:: DATA SECTION ::

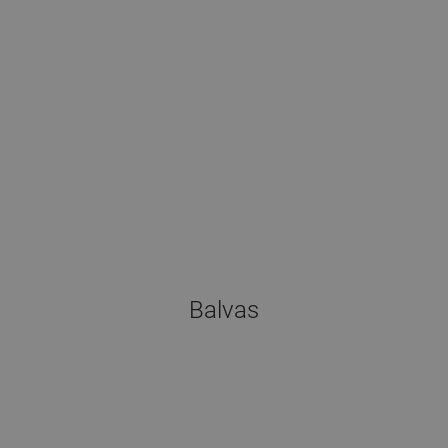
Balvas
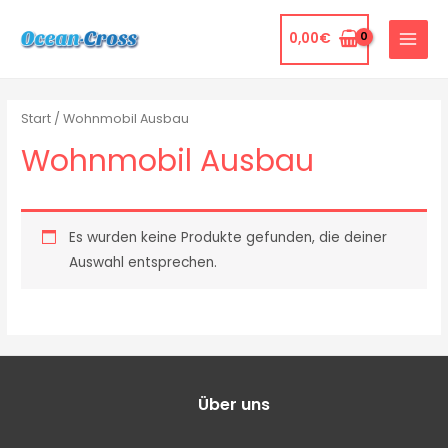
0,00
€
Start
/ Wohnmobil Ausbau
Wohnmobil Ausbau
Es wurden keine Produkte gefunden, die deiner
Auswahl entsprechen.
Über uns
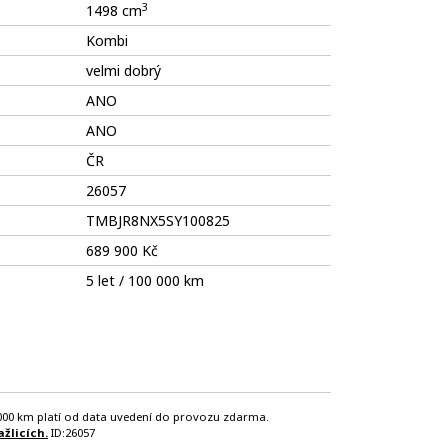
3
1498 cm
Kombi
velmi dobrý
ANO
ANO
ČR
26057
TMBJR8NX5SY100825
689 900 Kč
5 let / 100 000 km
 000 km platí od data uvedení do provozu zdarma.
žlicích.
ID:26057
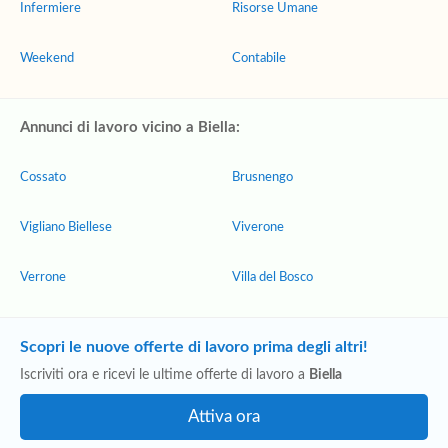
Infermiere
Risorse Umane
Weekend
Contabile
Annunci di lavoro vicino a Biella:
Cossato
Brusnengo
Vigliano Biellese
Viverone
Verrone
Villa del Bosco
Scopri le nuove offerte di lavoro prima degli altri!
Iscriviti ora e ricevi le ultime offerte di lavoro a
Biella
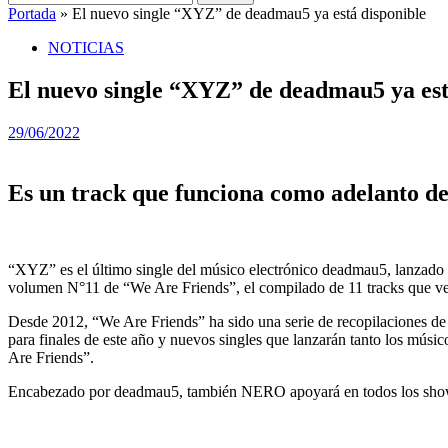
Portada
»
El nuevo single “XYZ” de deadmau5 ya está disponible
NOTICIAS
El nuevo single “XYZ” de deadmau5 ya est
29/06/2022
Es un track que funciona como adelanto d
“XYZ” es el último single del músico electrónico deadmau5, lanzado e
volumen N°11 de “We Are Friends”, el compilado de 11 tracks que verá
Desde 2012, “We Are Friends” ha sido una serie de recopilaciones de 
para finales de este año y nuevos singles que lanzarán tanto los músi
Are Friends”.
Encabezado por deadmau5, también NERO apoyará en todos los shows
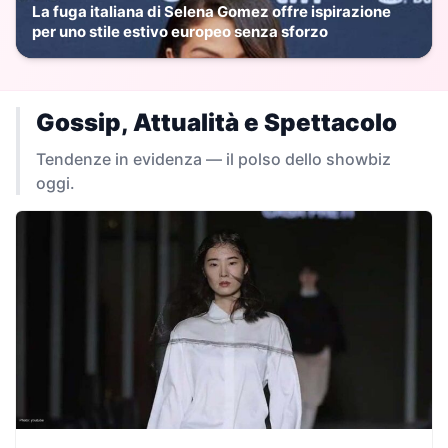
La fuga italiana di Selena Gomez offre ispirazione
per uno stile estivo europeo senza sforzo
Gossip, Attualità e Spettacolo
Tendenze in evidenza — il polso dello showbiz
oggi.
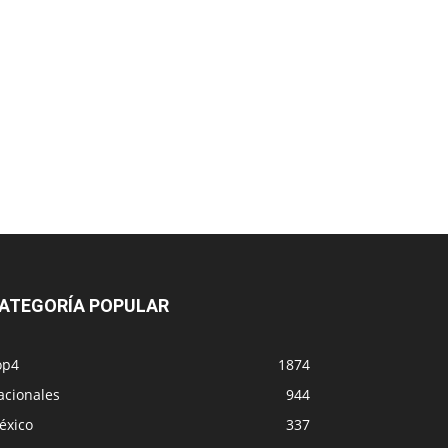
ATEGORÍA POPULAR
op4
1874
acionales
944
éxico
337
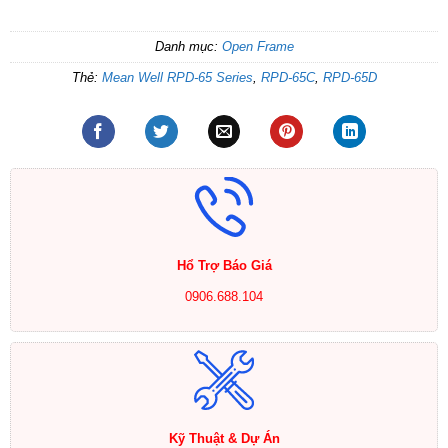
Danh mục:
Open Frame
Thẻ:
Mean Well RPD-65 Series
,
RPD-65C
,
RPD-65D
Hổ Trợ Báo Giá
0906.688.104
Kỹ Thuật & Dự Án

:::
:: DATA SECTION ::

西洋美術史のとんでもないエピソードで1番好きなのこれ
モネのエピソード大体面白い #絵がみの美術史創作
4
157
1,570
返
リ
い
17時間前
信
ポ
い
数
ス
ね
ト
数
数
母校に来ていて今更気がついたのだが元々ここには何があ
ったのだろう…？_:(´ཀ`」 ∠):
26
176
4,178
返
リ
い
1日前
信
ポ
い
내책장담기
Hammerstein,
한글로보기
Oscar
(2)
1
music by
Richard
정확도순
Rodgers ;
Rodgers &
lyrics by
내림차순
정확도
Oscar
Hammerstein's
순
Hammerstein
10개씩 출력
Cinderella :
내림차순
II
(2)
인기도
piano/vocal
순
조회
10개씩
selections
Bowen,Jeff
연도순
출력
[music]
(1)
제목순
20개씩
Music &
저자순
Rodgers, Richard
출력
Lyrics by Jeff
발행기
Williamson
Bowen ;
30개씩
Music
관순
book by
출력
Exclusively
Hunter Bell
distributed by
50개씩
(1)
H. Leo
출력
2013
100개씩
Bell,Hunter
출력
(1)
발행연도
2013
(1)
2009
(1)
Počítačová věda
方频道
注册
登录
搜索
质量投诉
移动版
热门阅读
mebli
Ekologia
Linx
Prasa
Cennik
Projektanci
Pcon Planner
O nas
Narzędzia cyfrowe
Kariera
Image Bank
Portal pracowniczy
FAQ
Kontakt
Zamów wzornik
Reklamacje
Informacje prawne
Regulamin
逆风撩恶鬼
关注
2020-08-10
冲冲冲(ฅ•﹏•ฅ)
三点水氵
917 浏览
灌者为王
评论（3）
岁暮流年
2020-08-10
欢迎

:::

TASK DESCRIPTION
Please set down, exactly and with no pictures, the lines in the entries above starting at the one holding "per uno stile estivo europeo senza sforzo" and ending at the one holding "Kỹ Thuật & Dự Án", ends included.

WRITTEN ANSWER
per uno stile estivo europeo senza sforzo
Gossip, Attualità e Spettacolo
Tendenze in evidenza — il polso dello showbiz
oggi.
ATEGORÍA POPULAR
op4
1874
acionales
944
éxico
337
Danh mục:
Open Frame
Thẻ:
Mean Well RPD-65 Series
,
RPD-65C
,
RPD-65D
Hổ Trợ Báo Giá
0906.688.104
Kỹ Thuật & Dự Án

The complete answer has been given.